Genre: Contemporary Fiction

Release Date: 4th August 2022

Publisher: Penguin Michael Joseph 

Living in LA, she manages to land a job as an assistant for a successful television broadcaster - because she had to do something with that English degree she'd spent years studying for. The chairman, Robert, is charismatic if not eccentric. The director, a powerful woman at the top of her game. And the work, it's difficult but it's the only way to make it to the top. It's the perfect step towards a career where she can make a real difference to the way women are written and shown on screen.

Until, she uncovers the truth about the people around her - the rape, abuse and misogyny behind every door. And maybe worse, amongst the rapists and abusers living in their untouchable towers, are the people turning a blind eye and covering it up. She's not safe anywhere. 

"People love to tell women to come forward, as if it's a moral imperative, but they aren't considering what it means to live as that woman."

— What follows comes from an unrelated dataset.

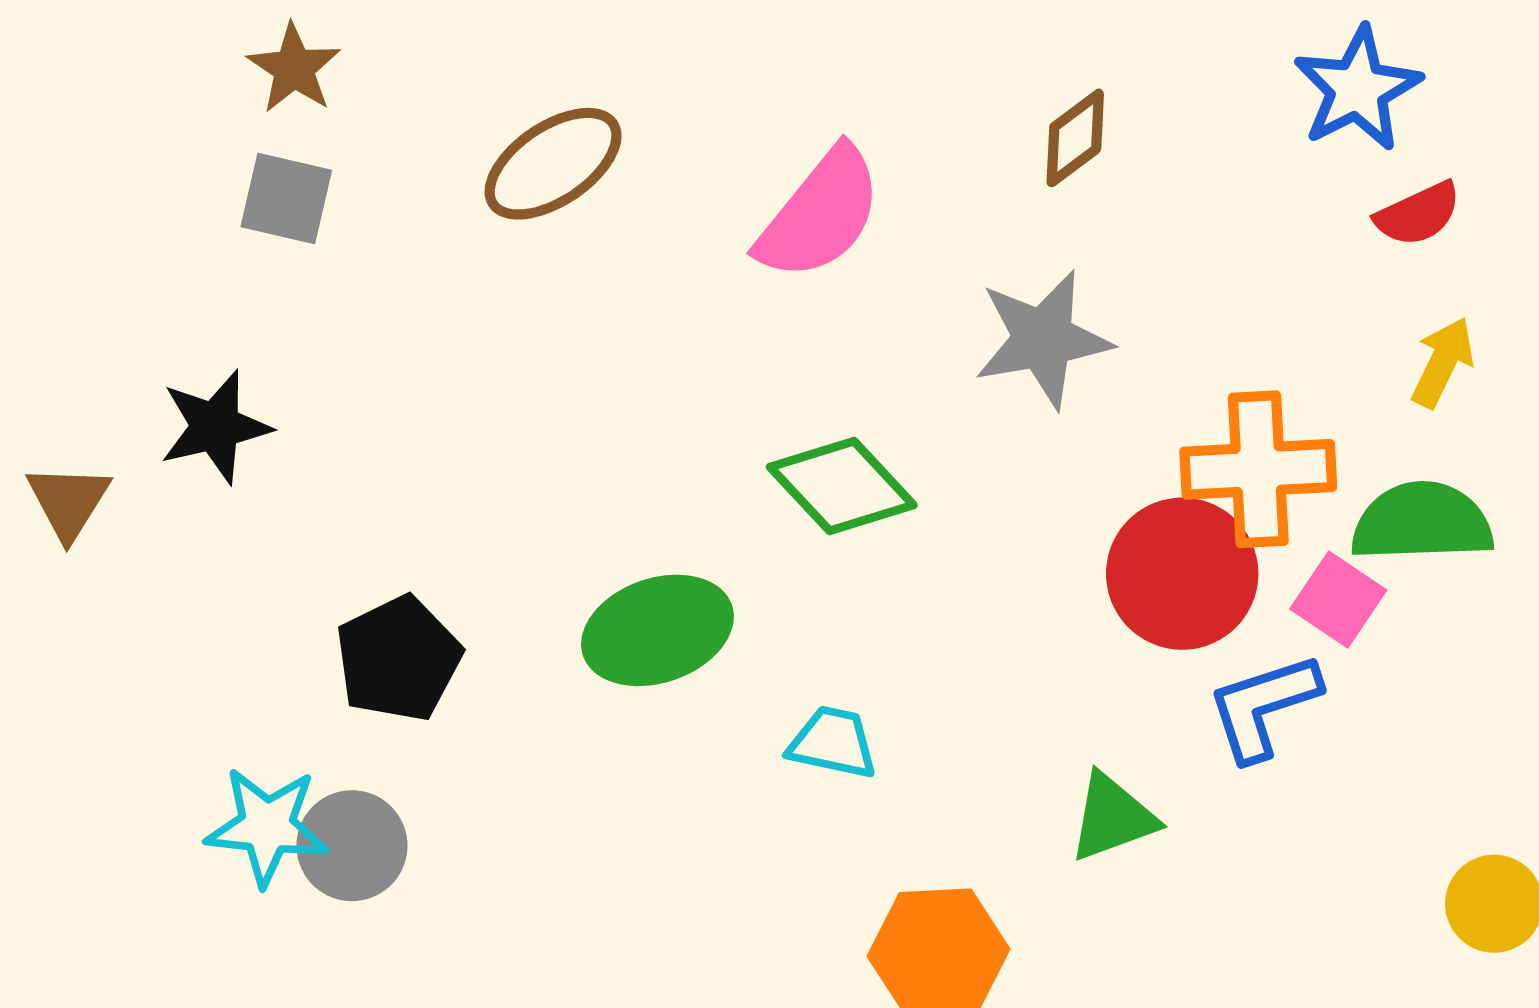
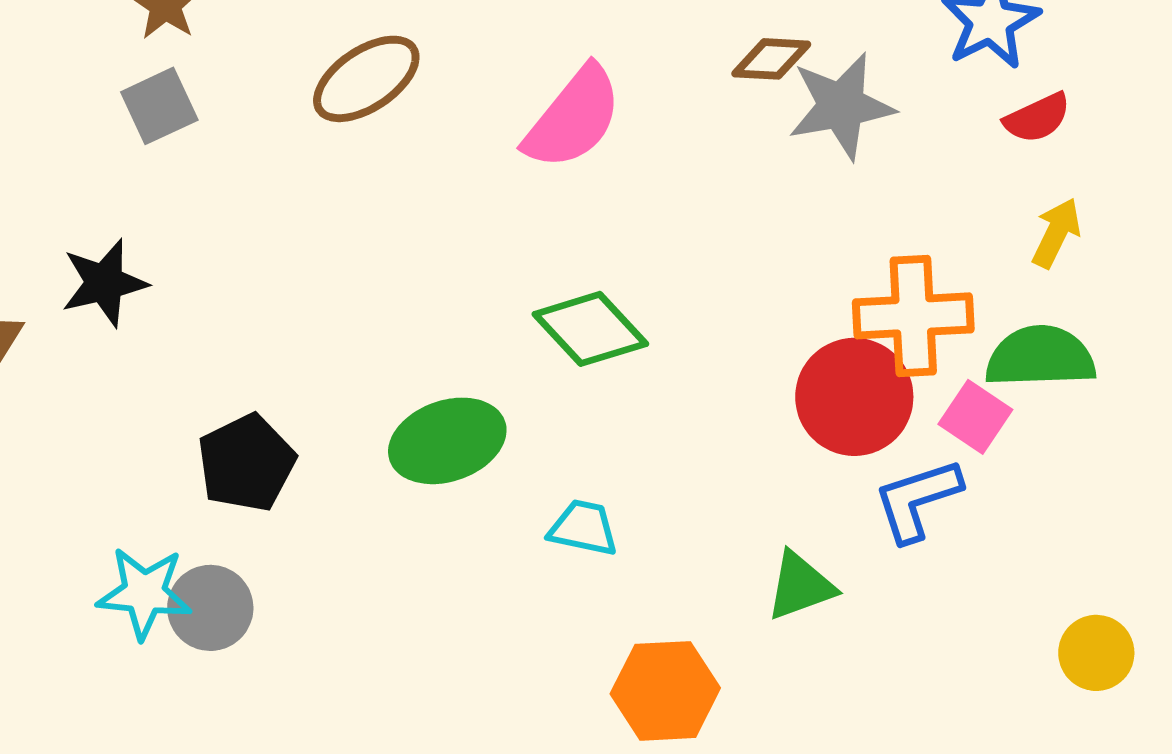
brown diamond: (1075, 138) -> (771, 59), turned 40
gray square: (286, 199) -> (159, 106), turned -38
gray star: (1043, 339) -> (841, 106), moved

This book is a journey with an unnamed narrator, a woman who could be any one of us - and unfortunately one too many of us can relate to painfully. Making a striking statement of the rape culture and casual misogyny that exists in society and corporate culture, standing painfully on that razors edge of our need for revenge and our terror of speaking up against an oppressive system. 

From birth control, to the madonnna/whore complex, to silently enforced beauty standards, to sex and careers - this story takes a magnifying glass to a mans world and what it really looks like to see it as a woman. Take Veronica, for example, a successful director, a powerhouse, a woman who takes up space, who acts like many of the successful men in the industry but is seen as a bossy bitch for simply being a boss, refusing to apologise for taking up space. 

It's dark and disturbing, a horror story that is even more scary because even this fiction is too real, from the central themes to the exploration of how our formative relationships and experiences can impact us and leave lasting damage, every single theme in these pages is undeniably, painfully evocative and real. 

Now, the storytelling is quite dense, with heavy prose and a lot of scene setting, with larger than life characters - but these characters drive the plot forward to create a book that can't be called enjoyable in any way, but is a story that needs to be told until it doesn't ring true anymore. 

"It's a funny thing, the writing, and rewriting of history."

⭐⭐⭐⭐

I was gifted an advanced reviewers copy of this title in return for an honest review.

CW: Eating Disorders, Parental Neglect, Alcohol, Sexual Assault, Recreational Drug Use, Mentions of Rape.